*** DATA SUPPLIED ***

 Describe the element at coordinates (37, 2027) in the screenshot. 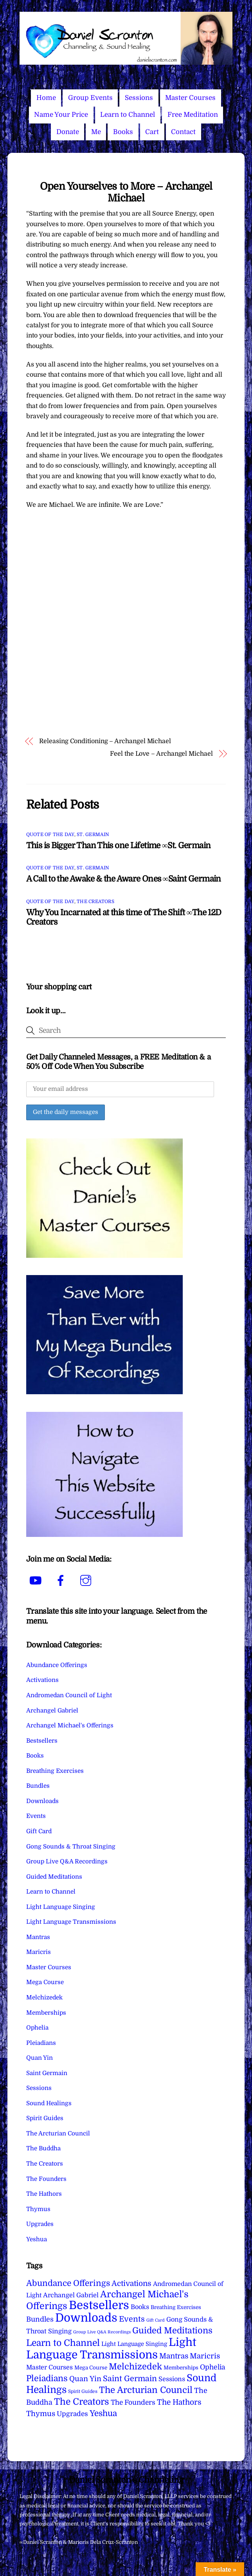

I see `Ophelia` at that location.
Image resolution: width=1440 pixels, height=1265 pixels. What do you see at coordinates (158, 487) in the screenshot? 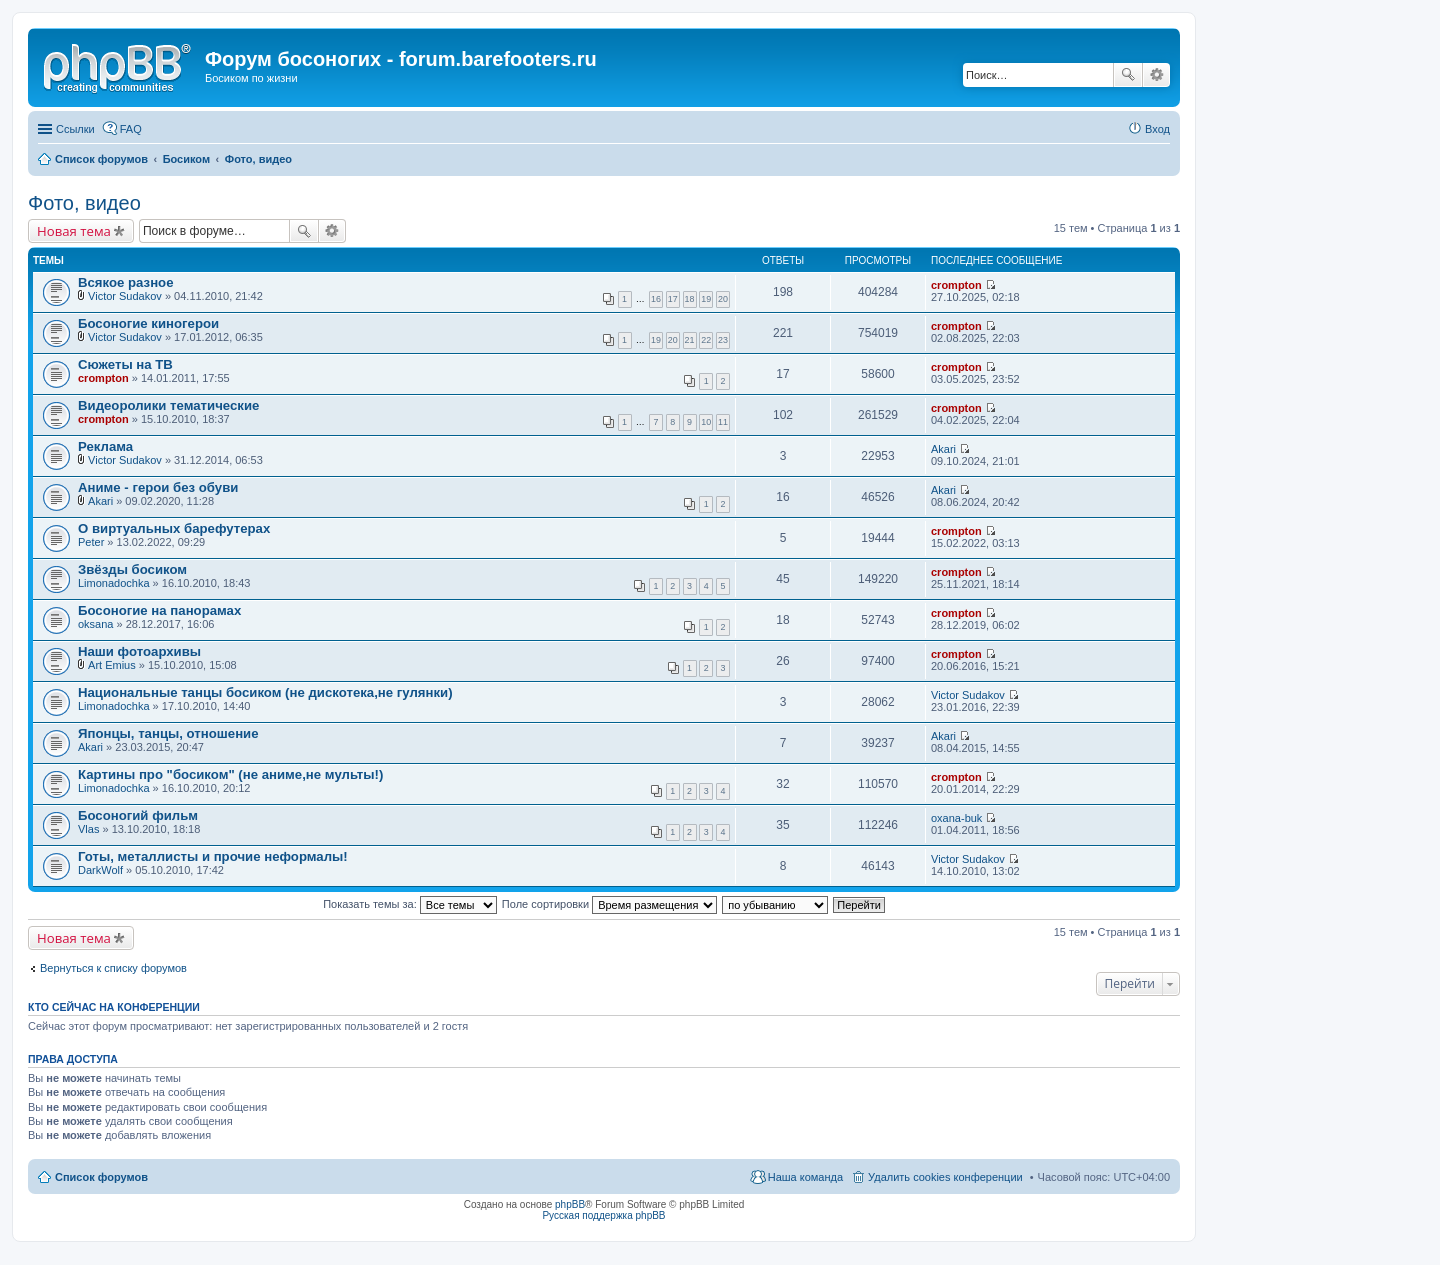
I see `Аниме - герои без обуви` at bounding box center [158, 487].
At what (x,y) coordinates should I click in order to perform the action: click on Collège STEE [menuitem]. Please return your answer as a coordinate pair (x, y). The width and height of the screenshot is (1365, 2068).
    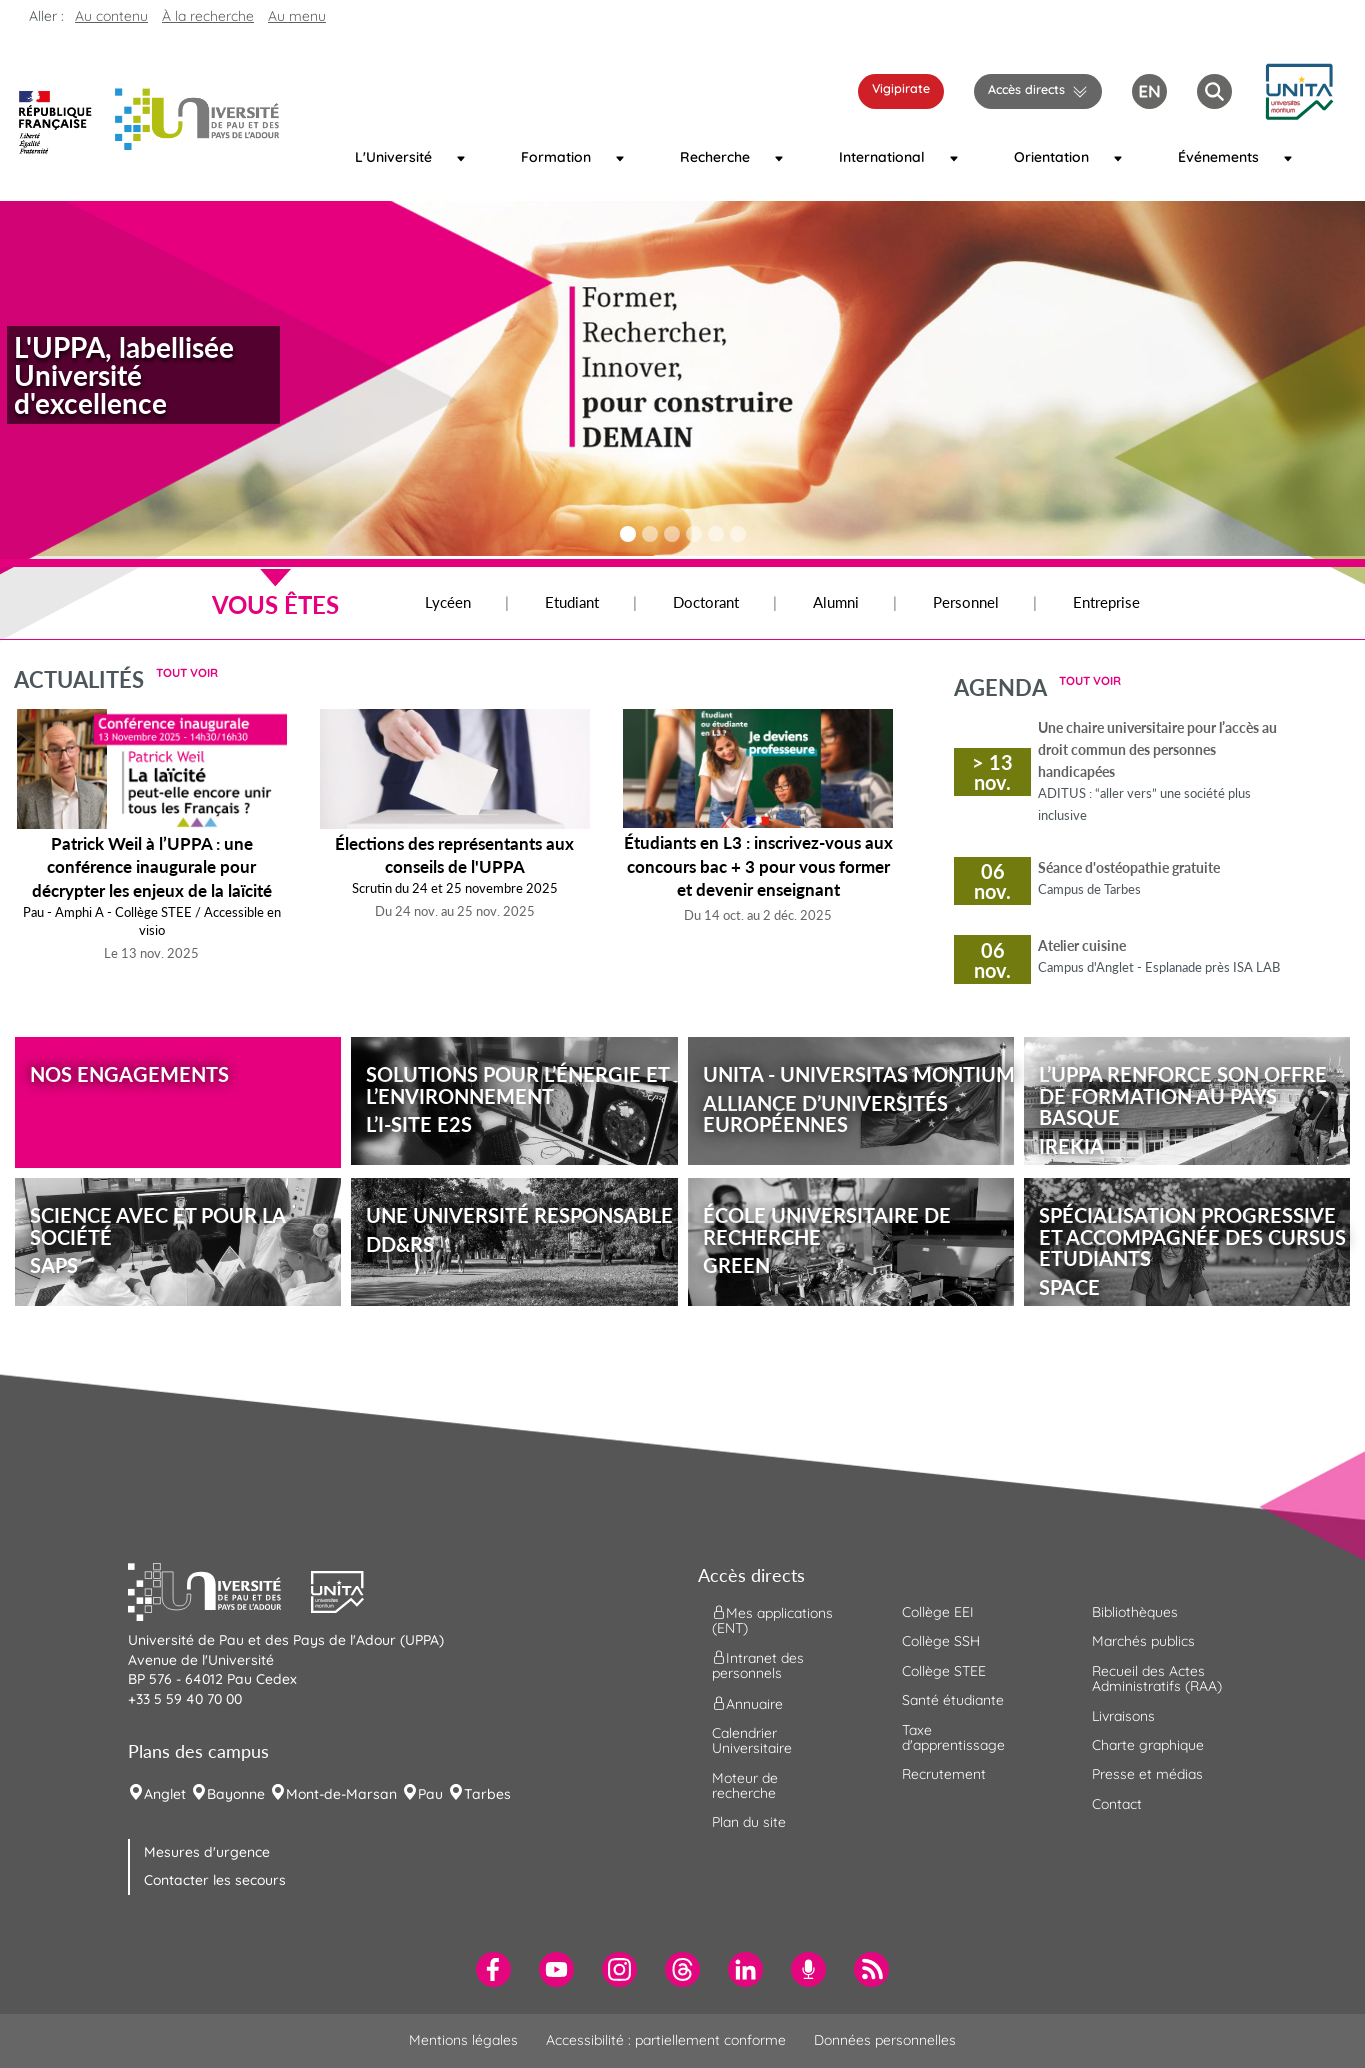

*** End of DATA SUPPLIED ***

REQUIRED WORK:
Exclude the pictures from the copy. Retype exactly the lines running from the one containing "Image resolution: width=1440" through the last line of the listing.

RESPONSE FOR THIS EXERCISE:
Image resolution: width=1440 pixels, height=1265 pixels. What do you see at coordinates (158, 487) in the screenshot? 
I see `Аниме - герои без обуви` at bounding box center [158, 487].
At what (x,y) coordinates should I click in order to perform the action: click on Collège STEE [menuitem]. Please return your answer as a coordinate pair (x, y). The width and height of the screenshot is (1365, 2068).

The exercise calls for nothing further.